The most you can expect of a performer playing new songs is that he convinces you they are as good as — or better than — the songs you know, the ones that brought you to the show in the first place. Even better is an artist who can make his old songs sound as progressive and exciting as anything new.
After he played a rousing “A Nervous Tic Motion of the Head to the Left” (from 2005’s The Mysterious Production of Eggs) and began to loop the two intertwining violin parts that make up the slow-burning blues of “Why” (from his Bowl of Fire band’s 2001 album, The Swimming Hour), there likely wasn’t a person in the audience who could claim not to be enraptured with Andrew Bird.
He snaked through the different parts of the song, alternately plucking a simple three-note blues riff or bowing the string with frenzied force in the bridge to accentuate the character’s desperate emotions. When the lyrics took a conversational tone, (“Why’d you do what?/ Why’d I do what?/ I’m just standing here”), my friend remarked, “It’s like he’s telling a story to a group of preschool kids.” Not one to be pigeonholed, Bird jumped from these moments of up-close clarity to display a bravado and stage confidence that could have translated to an arena. There would be several times throughout the show that the yearning in Bird’s clear, high register had the same beautiful fragility as Jeff Buckley’s. It’s that split intimacy — he’s playing right to you but you can never play like that — that makes Bird such a rare performer.
To him, a song is more than a song. On his albums, he plays the role of the coolest writing teacher you never had, singing lyrics steeped in literature but not hyper-literate; they’re just slightly off-center, but memorable enough to have you singing “We’re gonna’ live on our wits/ throw away survival kits/ trade butterfly knots for Adarol” in mixed company, without embarrassment.
But at his September 20 show in San Diego, the emphasis was on the music. Behind Bird sat drummer/multi-instrumentalist Martin Dosh, armed with a keyboard, a Fender Rhodes electric piano, and what could have been the most complex set of looping/sampling equipment I’ve ever seen (sorry, Radiohead). Here’s an abridged user’s manual: Bird plays a riff on the violin and then loops it so it plays by itself. Then he plays another part on the violin on top of that, so now there are two simultaneous parts. Then he picks up the guitar or maybe plays a melody on the bells, or maybe he whistles (which is completely miraculous, this whistling ability he has). He loops whatever it is he plays next. All of these loops are picked up by Dosh, who samples them, adding in his own layers of drum and piano loops (yes, you can loop actual drum set playing — I didn’t know this either). At some point, with a veritable two-man orchestra, Bird will start singing.
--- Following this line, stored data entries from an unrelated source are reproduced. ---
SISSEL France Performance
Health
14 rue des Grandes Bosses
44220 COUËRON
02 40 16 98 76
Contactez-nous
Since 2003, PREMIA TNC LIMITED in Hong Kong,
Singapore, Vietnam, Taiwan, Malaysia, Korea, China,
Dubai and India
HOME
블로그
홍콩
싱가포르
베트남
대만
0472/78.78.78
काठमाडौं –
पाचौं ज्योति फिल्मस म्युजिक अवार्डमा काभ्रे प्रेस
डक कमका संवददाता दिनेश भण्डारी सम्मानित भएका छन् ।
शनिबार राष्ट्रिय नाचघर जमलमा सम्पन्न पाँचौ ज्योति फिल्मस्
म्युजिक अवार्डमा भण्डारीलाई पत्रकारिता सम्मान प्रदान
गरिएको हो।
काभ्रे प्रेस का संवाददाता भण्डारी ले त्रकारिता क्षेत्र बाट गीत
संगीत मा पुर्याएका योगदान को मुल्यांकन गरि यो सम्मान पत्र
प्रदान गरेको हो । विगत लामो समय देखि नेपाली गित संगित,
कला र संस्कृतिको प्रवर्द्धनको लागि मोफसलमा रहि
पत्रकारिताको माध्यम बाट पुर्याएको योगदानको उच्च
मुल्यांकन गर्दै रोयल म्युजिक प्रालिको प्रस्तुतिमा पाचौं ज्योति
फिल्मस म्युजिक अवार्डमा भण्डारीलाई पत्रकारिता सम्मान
This controlled electrical storm was displayed beautifully on “Skin Is, My,” where, for the last two minutes, Bird and Dosh jammed on what looked like a violin and a drum set but was essentially three interlocked, staccato violin lines, some guitars, two or three pianos, a bunch of drummers, some bells, and of course whistles. It was hypnotic and utterly astounding how precise the two were, handling this array of sounds but not overwhelming.
And there were the new songs, off his new album, tentatively titled Armchair Apocrypha, due out in March on Fat Possum. Even unfamiliar, the new songs — “Scythian Empire,” “Capital I,” and “Cataracts” — carried all the qualities that brought people out: creative lyrics sung to each person and to everyone at once, clever (and dizzying, but restrained) instrumentation, and thick, but not impenetrable, layers of sound all swirling around a recognizable, beautiful melody. And totally mind-blowing, yet somehow not over indulgent, was “Simple X,” a spacey, almost techno Dosh song that Bird recently put his lyrics to.
At one point near the end of the show, Bird stood, violin in his hand, guitar slung behind his back. The small room was full of layered parts, and yet Bird played no instrument. This, I think, is the mark of a great artist. He not only lets the music do the talking, he lets it do the playing.